Re: Quicken/Turbotax
Nords and all, I see that Turbotax will import Quicken data. I am thinking of getting Quicken if I find a good deal. Does Quicken help keep track of stock and mutual fund buys and sells? Do any of you know whether the discount brokers like Scottrade and Ameritrade import data to quicken or turbotax?
Oh, yeah, Quicken tracks the heck out of it. I've been a Quicken hostage user since my DOS days and I've entered over 100,000 transactions on it (as claimed by my Q05 "upgrade"). I haven't balanced a paper checkbook since the 1980s.
But I've never been happy with any of Quicken's import functions from banks, brokerages, credit-card companies, etc.
One recent problem has been Intuit's transition to a new downloading data format that requires your financial institutions to pay lots of money license it. Many of them haven't converted. Another problem has been duplicates. I like entering transactions as I spend the money, and when I download a credit-card statement it has many duplicates that may or may not be caught by the software. And a couple years ago the download software converted everything to upper case-- kinda difficult to read and absolutely no contrast.
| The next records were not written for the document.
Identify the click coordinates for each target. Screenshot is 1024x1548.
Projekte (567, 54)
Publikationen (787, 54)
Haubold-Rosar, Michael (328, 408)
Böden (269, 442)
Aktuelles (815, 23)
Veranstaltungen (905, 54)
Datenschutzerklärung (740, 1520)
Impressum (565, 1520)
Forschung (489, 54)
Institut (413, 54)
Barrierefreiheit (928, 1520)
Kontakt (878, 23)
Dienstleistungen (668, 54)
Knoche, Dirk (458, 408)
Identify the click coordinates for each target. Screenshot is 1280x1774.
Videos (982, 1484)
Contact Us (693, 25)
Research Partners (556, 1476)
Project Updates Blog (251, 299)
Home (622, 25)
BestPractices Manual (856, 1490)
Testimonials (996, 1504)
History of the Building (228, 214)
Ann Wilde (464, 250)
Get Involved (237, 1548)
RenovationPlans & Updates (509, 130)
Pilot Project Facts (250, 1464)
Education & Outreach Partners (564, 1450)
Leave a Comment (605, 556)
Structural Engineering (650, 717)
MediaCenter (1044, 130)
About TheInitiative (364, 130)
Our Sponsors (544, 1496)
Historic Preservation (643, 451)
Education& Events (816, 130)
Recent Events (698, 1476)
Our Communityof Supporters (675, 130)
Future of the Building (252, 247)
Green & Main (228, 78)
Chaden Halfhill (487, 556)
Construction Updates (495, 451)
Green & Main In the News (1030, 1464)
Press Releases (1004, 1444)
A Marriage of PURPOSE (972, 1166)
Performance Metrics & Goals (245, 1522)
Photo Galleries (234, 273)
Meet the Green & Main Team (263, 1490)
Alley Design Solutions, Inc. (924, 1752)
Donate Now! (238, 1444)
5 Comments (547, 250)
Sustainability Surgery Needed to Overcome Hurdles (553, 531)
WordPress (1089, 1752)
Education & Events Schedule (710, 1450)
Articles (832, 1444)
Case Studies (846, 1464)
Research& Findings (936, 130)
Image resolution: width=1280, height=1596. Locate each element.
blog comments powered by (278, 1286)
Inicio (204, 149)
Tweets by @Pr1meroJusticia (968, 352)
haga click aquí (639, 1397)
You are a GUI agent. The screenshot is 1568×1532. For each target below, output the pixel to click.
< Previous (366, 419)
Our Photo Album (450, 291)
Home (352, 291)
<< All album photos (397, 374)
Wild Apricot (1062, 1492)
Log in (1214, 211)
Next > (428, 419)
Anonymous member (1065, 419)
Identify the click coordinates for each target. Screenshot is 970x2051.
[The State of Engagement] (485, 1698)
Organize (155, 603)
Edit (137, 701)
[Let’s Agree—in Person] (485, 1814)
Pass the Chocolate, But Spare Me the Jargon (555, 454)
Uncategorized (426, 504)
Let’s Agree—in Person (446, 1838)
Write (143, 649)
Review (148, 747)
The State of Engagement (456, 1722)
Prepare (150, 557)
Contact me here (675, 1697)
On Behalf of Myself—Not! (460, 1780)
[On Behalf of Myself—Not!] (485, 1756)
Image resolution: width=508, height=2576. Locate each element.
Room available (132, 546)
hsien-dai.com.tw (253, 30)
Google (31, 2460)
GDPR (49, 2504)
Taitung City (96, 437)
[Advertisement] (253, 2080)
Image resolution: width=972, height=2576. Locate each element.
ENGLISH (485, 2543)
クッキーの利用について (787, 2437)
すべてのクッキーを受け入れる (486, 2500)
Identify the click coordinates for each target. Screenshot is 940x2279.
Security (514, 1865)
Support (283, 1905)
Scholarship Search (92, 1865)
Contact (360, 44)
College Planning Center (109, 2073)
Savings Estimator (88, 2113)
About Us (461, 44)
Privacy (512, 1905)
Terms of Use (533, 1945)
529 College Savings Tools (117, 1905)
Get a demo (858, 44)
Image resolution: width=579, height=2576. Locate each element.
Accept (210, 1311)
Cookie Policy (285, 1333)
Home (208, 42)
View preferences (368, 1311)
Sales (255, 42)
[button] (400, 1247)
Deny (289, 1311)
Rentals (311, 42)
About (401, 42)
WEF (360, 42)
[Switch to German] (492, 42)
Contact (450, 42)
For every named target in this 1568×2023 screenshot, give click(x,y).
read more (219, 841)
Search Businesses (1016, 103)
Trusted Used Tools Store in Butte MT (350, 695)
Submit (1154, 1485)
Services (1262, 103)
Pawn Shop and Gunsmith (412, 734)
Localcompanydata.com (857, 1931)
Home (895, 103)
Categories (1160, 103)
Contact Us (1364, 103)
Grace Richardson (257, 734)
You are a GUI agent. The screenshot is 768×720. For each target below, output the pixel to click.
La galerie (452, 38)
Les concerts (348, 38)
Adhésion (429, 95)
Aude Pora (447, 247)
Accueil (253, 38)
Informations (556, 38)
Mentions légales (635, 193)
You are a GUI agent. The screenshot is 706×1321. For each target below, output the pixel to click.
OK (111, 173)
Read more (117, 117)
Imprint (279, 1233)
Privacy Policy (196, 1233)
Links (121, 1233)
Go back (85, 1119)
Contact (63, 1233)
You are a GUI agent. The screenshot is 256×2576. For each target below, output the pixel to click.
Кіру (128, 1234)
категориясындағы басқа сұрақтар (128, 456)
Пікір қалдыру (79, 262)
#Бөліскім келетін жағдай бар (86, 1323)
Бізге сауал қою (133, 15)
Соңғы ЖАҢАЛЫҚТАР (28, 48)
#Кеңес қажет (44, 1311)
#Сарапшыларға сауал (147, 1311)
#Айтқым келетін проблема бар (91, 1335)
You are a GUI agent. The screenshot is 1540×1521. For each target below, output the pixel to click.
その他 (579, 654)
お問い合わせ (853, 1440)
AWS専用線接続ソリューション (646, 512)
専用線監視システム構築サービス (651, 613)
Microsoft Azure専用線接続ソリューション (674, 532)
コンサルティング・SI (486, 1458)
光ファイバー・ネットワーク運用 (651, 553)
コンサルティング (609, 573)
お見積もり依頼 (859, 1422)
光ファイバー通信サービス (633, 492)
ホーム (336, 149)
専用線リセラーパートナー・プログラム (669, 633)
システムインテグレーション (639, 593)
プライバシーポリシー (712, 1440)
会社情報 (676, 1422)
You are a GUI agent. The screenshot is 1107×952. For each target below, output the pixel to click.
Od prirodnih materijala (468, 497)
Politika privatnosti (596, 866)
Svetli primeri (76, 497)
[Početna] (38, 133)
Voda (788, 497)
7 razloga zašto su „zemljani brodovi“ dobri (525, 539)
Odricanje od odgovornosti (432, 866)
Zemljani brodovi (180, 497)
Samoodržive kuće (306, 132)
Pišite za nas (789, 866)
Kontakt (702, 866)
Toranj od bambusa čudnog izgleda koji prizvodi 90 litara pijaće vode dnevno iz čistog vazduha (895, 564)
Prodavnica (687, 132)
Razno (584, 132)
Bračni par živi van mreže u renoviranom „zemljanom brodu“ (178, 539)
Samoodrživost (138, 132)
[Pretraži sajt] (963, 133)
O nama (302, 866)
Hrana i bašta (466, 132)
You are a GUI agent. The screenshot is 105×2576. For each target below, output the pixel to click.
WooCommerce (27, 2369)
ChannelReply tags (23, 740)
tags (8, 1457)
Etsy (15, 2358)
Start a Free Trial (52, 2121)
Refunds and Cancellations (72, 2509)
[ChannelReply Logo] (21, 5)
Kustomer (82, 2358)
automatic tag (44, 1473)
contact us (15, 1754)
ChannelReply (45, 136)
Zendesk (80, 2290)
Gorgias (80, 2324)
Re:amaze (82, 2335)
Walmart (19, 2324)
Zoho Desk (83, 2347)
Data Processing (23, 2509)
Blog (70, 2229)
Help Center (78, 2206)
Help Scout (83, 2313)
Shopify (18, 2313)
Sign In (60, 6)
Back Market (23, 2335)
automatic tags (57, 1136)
But since I haven't tried downloads in a couple years, Intuit and the financial companies may have fixed all of that by now. (Sure.) And eventually everyone will upgrade to Intuit's data-exchange format.
In earlier Quicken versions you could get away with just about any sort of investment transaction, but Q05 requires you to fill out a highly-formatted form for each investment transaction. (Non-investment accounts still use the traditional line-entry registers.) The form is a pain if you're doing more than one or two transactions but it's more of an "upgrade snivel". I'm sure I'll eventually come to appreciate its rigor & discipline.
TurboTax swears that it'll do a good job of importing Quicken data but I don't trust it for Schedule D. (I prefer to enter stock & fund sales by specific shares, not average cost basis or other methods.) And I also don't do it for Schedule E because the interview process forces me to go back over my rental records and ask "Was this a maintenance or a repair or a supply?" To get a good Q download into TT you have to be very careful in setting up categories and in linking them to tax forms, which I just haven't cared enough about to do well. And I don't have anything near that foresight when I enter the transaction. Usually I'm only trying to slot a transaction into a budget category and tax-prep planning is the last of my concerns (until about the middle of March).
Quicken will set you back $50-$70 depending on how hard you look for bargains. TurboTax is around $25 with buttloads of rebates on filing, state tax software, & Quicken bundles. However once you start using Quicken, you'll be on the upgrade carousel with a two- or three-year cycle. After that Intuit drops support for bug fixes and even for data formats.
If I sound a little cynical about Intuit's altruistic motives, it's because I think they make Microsoft look like a charitable foundation. I think TH has a strong opinion opinion or two on this, right? You can also check C|Net's
product review, especially the unfiltered comments by the users.
If you're not trying to port over old data to a new program, and if you're starting Quicken from scratch, then I'd go with Quicken 2005 Premiere (for the rental stuff) and try to fit all your 2005 transactions into Quicken's default categories (unless a transaction has no bearing on your taxes). Verify that each category is linked to what you'd consider an appropriate tax form. You'll be spending lots of time looking at the rental & Schedule E setup to make sure that it doesn't mess with your current depreciation schedules or other carryovers. If this doesn't sound like something you (or your spouse) would enjoy and make a part of your daily routine, then I'd consider making good friends with a CPA.
Quicken's online banking campaign is relentless, but I use Fidelity for free electronic bill paying and it works just fine. Quicken may actually be valuable but there's no need to use their online products unless they fulfill your needs.
FWIW, Quicken has done more to get my kid interested in checkbook-balancing & financial management than anything else. Kids are used to entering data into a program and then seeing the results broken down every which way (with full-color exploding pie charts, of course). You just can't expect that thrill from a paper checkbook and a pad of graph paper any more!